Wrong behavior with `generalized` and instability with `positional` and `spring` #390

UltronAI · 2023-08-04T11:39:07Z

UltronAI
Aug 4, 2023

Hello there,

I have been recently exploring and experimenting with the Brax Basics Colab, training the built-in APG/PPO algorithm and investigating the impact of different physics backends. In the process, I've encountered some intriguing behavior patterns that I'd like to share and discuss.

Tossing the ball

In this task, the ball is expected to bounce upon after hitting the ground. The default positional backend executed this behavior well and produced satisfying results. However, when I employed the generalized backend, the ball merely rolled on the ground, failing to bounce. This response does not correspond to expected physics-based behavior.

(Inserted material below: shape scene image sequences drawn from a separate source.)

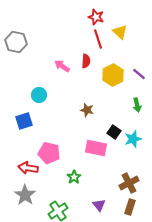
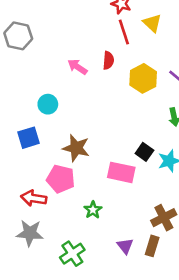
brown star: (87, 110) -> (76, 148), moved, size x1.5
gray star: (25, 195) -> (30, 233), turned -30
brown rectangle: (130, 207) -> (152, 246), moved

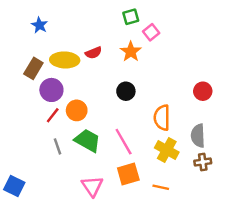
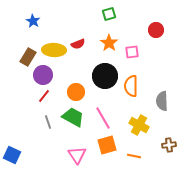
pink square: (151, 32) -> (132, 52), moved, turned 32
black circle: (126, 91) -> (105, 76), size x1.6
red circle: (203, 91) -> (156, 30), moved
orange circle: (77, 110) -> (76, 92), moved
orange semicircle: (162, 118) -> (131, 86), moved
gray semicircle: (198, 136) -> (162, 101), moved
brown cross: (203, 162) -> (169, 145), moved

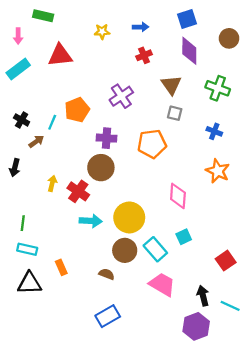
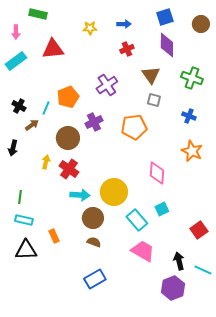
brown circle: (229, 38) -> (201, 24), moved
purple cross: (107, 138) -> (94, 122), turned -30
brown circle: (101, 168) -> (68, 138), moved
brown circle: (125, 250) -> (93, 218), moved

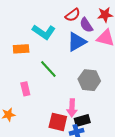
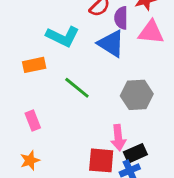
purple semicircle: (86, 25) -> (121, 18), turned 42
blue triangle: (77, 42) -> (111, 44), turned -50
pink rectangle: (25, 89) -> (33, 121), moved

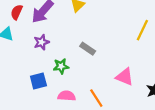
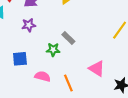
green star: (61, 66) -> (53, 50), moved

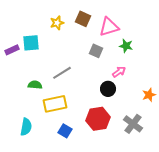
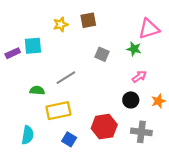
brown square: (83, 19) -> (88, 20), turned -35
pink triangle: (109, 27) -> (149, 29), moved
pink arrow: (119, 72) -> (139, 77), moved
black circle: (108, 89) -> (131, 100), moved
gray cross: (133, 124) -> (141, 132), turned -30

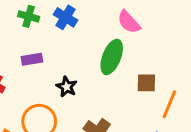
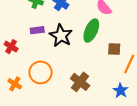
black star: (67, 87) -> (61, 36), moved, size x1.6

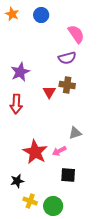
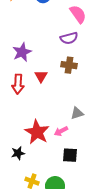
red triangle: (49, 92) -> (41, 76), moved
black star: (17, 181) -> (18, 153), moved

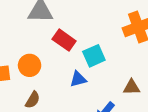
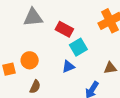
red rectangle: (64, 40) -> (64, 29), moved

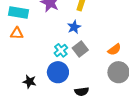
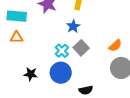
black star: (29, 82) -> (31, 74), moved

Here's the visualization with positional in Red, generalized in Green, and spring in Blue:

Swinging the pendulum

In this task, the generalized backend performed well, providing the expected results. However, the positional backend collapsed for all step sizes, and the spring backend exhibited instability when the step size increased.

Pointing the pendulum

In this task, only generalized worked well. Both the positional and spring backends failed to maintain stability.

APG training

During my attempts to train an APG agent using these backends, the results varied significantly.

For the Ant task, which has rich contact interactions, APG struggled with the generalized backend but exhibited some learning capacity with positional and spring.

As for the Reacher task, which is a simpler system, APG with generalized outperformed the other two backends.

(Update: I find that reacher with generalized may lead to NaN gradients as well)

The parameters I used for these two experiments:

'ant': functools.partial(apg.train, num_evals=500, episode_length=300, normalize_observations=True, 
                                 action_repeat=1, num_envs=256, num_eval_envs=128, learning_rate=3e-3,
                                 truncation_length=10, seed=args.seed)
'reacher': functools.partial(apg.train, num_evals=200, episode_length=300, normalize_observations=True, 
                                     action_repeat=4, num_envs=128, num_eval_envs=8, learning_rate=3e-3,
                                     truncation_length=10, seed=args.seed)

Interestingly, these results seem to suggest that the generalized backend excels when handling contacts but struggles to compute their gradients (or the analytic gradients are useless for training), with the exception of the ball-tossing experiment. On the other hand, the positional and spring backends handle more complex systems efficiently but fail when dealing with simpler systems like the pendulum.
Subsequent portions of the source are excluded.